Your investments are spread across five broad categories — provident fund, fixed deposits, gold, mutual funds and real estate.
Your mutual fund portfolio sports six funds, including two based on the infrastructure theme, one sector fund and a balanced fund. When one looks at your entire portfolio, your equity allocation is not high, but a large component of it (45 per cent) is in mid-and small-cap stocks.
We are not happy with your selection of funds. We feel the sector and thematic investments are high. You also need to increase your large-cap exposure.
Following are three steps to get your portfolio on track to help you achieve your goals.
PRUDENT FUND SELECTION: You have been allocated Rs 31,000 every month for SIP. Investing systematically is a smart idea. It averages the purchase cost over a period of time.
We have created a model portfolio for you based on the logic that you need to decrease your mid-and small-cap exposure. This category of funds should be a small part of the over all portfolio. The core should always have large-cap oriented equity diversified funds.

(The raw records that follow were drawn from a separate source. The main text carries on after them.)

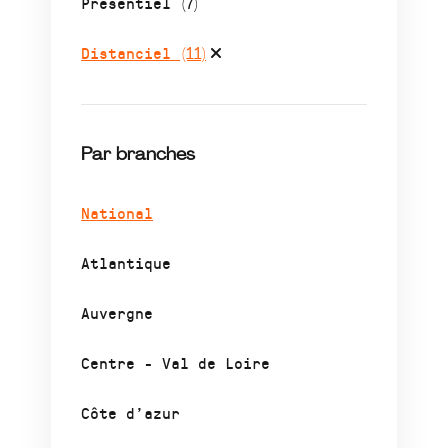
Présentiel
(7)
Distanciel
(11)
Par branches
National
Atlantique
Auvergne
Centre - Val de Loire
Côte d’azur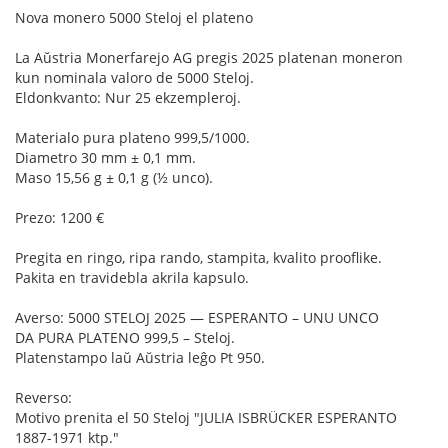
Nova monero 5000 Steloj el plateno
La Aŭstria Monerfarejo AG pregis 2025 platenan moneron
kun nominala valoro de 5000 Steloj.
Eldonkvanto: Nur 25 ekzempleroj.
Materialo pura plateno 999,5/1000.
Diametro 30 mm ± 0,1 mm.
Maso 15,56 g ± 0,1 g (½ unco).
Prezo: 1200 €
Pregita en ringo, ripa rando, stampita, kvalito prooflike.
Pakita en travidebla akrila kapsulo.
Averso: 5000 STELOJ 2025 — ESPERANTO – UNU UNCO
DA PURA PLATENO 999,5 – Steloj.
Platenstampo laŭ Aŭstria leĝo Pt 950.
Reverso:
Motivo prenita el 50 Steloj "JULIA ISBRÜCKER ESPERANTO
1887-1971 ktp."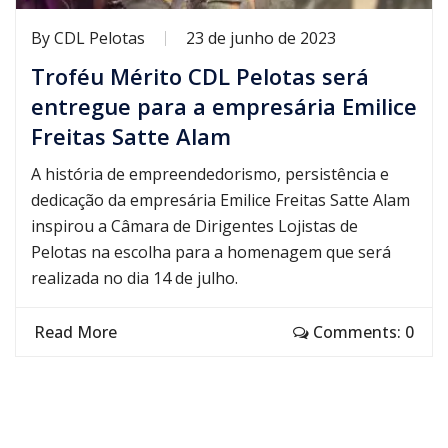
By
CDL Pelotas
23 de junho de 2023
Troféu Mérito CDL Pelotas será
entregue para a empresária Emilice
Freitas Satte Alam
A história de empreendedorismo, persistência e
dedicação da empresária Emilice Freitas Satte Alam
inspirou a Câmara de Dirigentes Lojistas de
Pelotas na escolha para a homenagem que será
realizada no dia 14 de julho.
Read More
Comments: 0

With that is mind, we have narrowed down on four equity diversified schemes with a monthly SIP of Rs 26,000. This include HDFC Equity, DSPBR Top 100, Kotak 30 and Birla Sunlife Frontline Equity. In three years’ time your investments will be well over Rs 11 lakh.
We also kept in mind that the thematic and sector exposure needs to be toned down. This is why DSPBR T.I.G.E.R and Reliance Diversified Power Sector is not included in the suggested portfolio. You can, however, keep a minimal exposure to Tata Infrastructure.

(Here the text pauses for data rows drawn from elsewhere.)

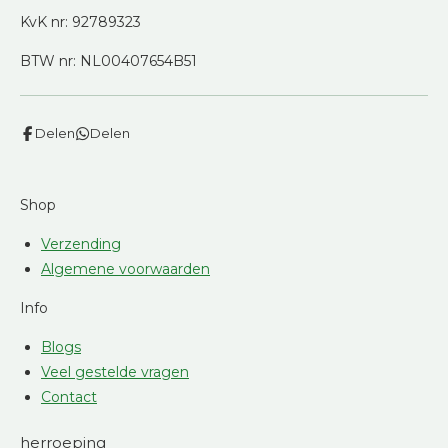
KvK nr: 92789323
BTW nr: NL00407654B51
Delen
Delen
Shop
Verzending
Algemene voorwaarden
Info
Blogs
Veel gestelde vragen
Contact
herroeping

PLANNING FOR SON'S EDUCATION: The requirement of Rs 20 lakh for your son's education seems difficult in a short span of three years. Since your goal is not too far; large investment in equity may get risky. If you keep the money in debt instruments, they won't deliver a return you need to accumulate.
The other alternative is to take a loan. You may consider a a loan against property. But we would advise against it since it makes no sense to take on a liability when you are so close to retirement. Alternatively, your son could opt for an education loan from a bank. He can then repay the loan once he starts working.
Another option; he should postpones higher education plan by a year. If he does, your lump sum entitlement of Rs 30 lakh would come in handy. Then again, using this money will eat into your retirement kitty.
Whatever you decided, avoid liabilities post retirement.
PLANNING FOR RETIREMENT: You will get a huge amount on retirement (Rs 30 lakh) along with your provident fund. When you finally retire, you can decide whether you want to invest it in a monthly income plan (MIP) of a mutual fund or a fixed deposit. You will also get pension and we have not even taken it into account while making this plan. So, you may have nothing to worry about.